Design considerations for speech BCIs

Finally we examined three design considerations for improving the accuracy and usability of speech BCIs: language model vocabulary size, microelectrode count and training dataset size.

To understand the effect of vocabulary size we reanalysed the 50-word-set data by reprocessing the RNN output using language models of increasingly larger vocabulary size (Fig. 4a). We found that only very small vocabularies (for example, 50–100 words) retained the large improvement in accuracy relative to a large-vocabulary model. Word error rates saturated at around 1,000 words, suggesting that use of an intermediate vocabulary size may not be a viable strategy for increasing accuracy.

Fig. 4. Design considerations for speech BCIs.

Fig. 4

a, Word error rate as a function of language model vocabulary size, obtained by reprocessing the 50-word-set RNN outputs with language models of increasingly large vocabulary size. Word error rates were aggregated over the 250 available trials (50 for each of the five evaluation days). The shaded region indicates 95% CI (computed by bootstrap resampling across trials, n = 10,000 resamplings). b, Word error rate as a function of the number of electrodes included in an offline decoding analysis (each filled circle represents the average word error rate of RNNs trained with that number of electrodes, and each thin line shows s.d. across ten RNNs). There appears to be a log-linear relationship between the number of electrodes and performance, such that doubling the electrode count cuts word error rate by nearly half (factor of 0.57; dashed line represents the log-linear relationship fit with least squares). c, Evaluation data from the five vocalized speech-evaluation days were reprocessed offline using RNNs trained in the same way, but with fewer (or no) training sentences taken from the day on which performance was evaluated. Word error rates averaged across ten RNN seeds (blue line) are reasonable even when no training sentences are used from evaluation day (that is, when training on previous days’ data only). The shaded region shows 95% CI across the ten RNN seeds (bootstrap resampling method, n = 10,000 resamplings). The dashed line represents online performance for reference (23.8% word error rate). d, The correlation (Pearson r) in neural activity patterns representing a diagnostic set of words is plotted for each pair of days, showing high correlations for nearby days.
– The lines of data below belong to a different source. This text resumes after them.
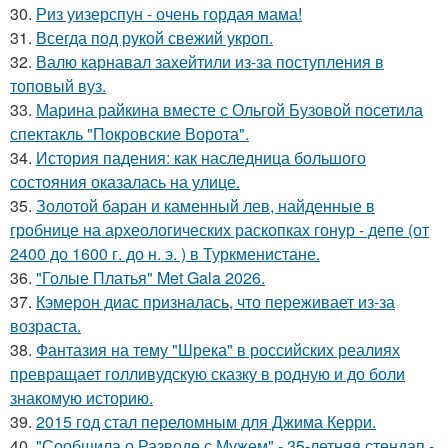
30.
Риз уизерспун - очень гордая мама!
31.
Всегда под рукой свежий укроп.
32.
Валю карнавал захейтили из-за поступления в
топовый вуз.
33.
Марина райкина вместе с Ольгой Бузовой посетила
спектакль "Покровские Ворота".
34.
История падения: как наследница большого
состояния оказалась на улице.
35.
Золотой баран и каменный лев, найденные в
гробнице на археологических раскопках гонур - депе (от
2400 до 1600 г. до н. э. ) в Туркменистане.
36.
"Голые Платья" Met Gala 2026.
37.
Кэмерон диас призналась, что переживает из-за
возраста.
38.
Фантазия на тему "Шрека" в российских реалиях
превращает голливудскую сказку в родную и до боли
знакомую историю.
39.
2015 год стал переломным для Джима Керри.
40.
"Сообщила о Разводе с Мужем" - 35-летняя стендап -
Next we investigated how accuracy improved as a function of the number of electrodes used for RNN decoding. Accuracy improved monotonically with a log-linear trend (Fig. 4b; doubling the electrode account appears to cut the error rate nearly in half). This suggests that intracortical devices capable of recording from more electrodes (for example, denser or more extensive microelectrode arrays) may be able to achieve improved accuracies in the future, although the extent to which this downward trend will continue remains to be seen.

Finally, in this demonstration we used a large amount of training data per day (260–440 sentences). Retraining the decoder each day helps the decoder to adapt to neural changes that occur across time. We examined offline whether this amount of data per day was necessary by reprocessing the data with RNNs trained with fewer sentences. We found that performance was good even without using any training data on the new day (Fig. 4c; word error rate was 30% with no retraining). Furthermore, we found that neural activity changed at a gradual rate over time, suggesting that unsupervised algorithms for updating decoders to neural changes should be feasible2427 (Fig. 4d).

Discussion

People with neurological disorders such as brainstem stroke or ALS frequently face severe speech and motor impairment and, in some cases, complete loss of the ability to speak (locked-in syndrome28). Recently, BCIs based on hand movement activity have enabled typing speeds of between eight and 18 words per minute in people with paralysis8,29. Speech BCIs have the potential to restore natural communication at a much faster rate but have not yet achieved high accuracies on large vocabularies (that is, unconstrained communication of any sentence the user may want to say)17. Here we demonstrate a speech BCI that can decode unconstrained sentences from a large vocabulary at a speed of 62 words per minute, using microelectrode arrays to record neural activity at single-neuron resolution. To our knowledge, this is the first time a BCI has substantially exceeded the communication rates that can be provided by alternative technologies for people with paralysis (for example, eye tracking30).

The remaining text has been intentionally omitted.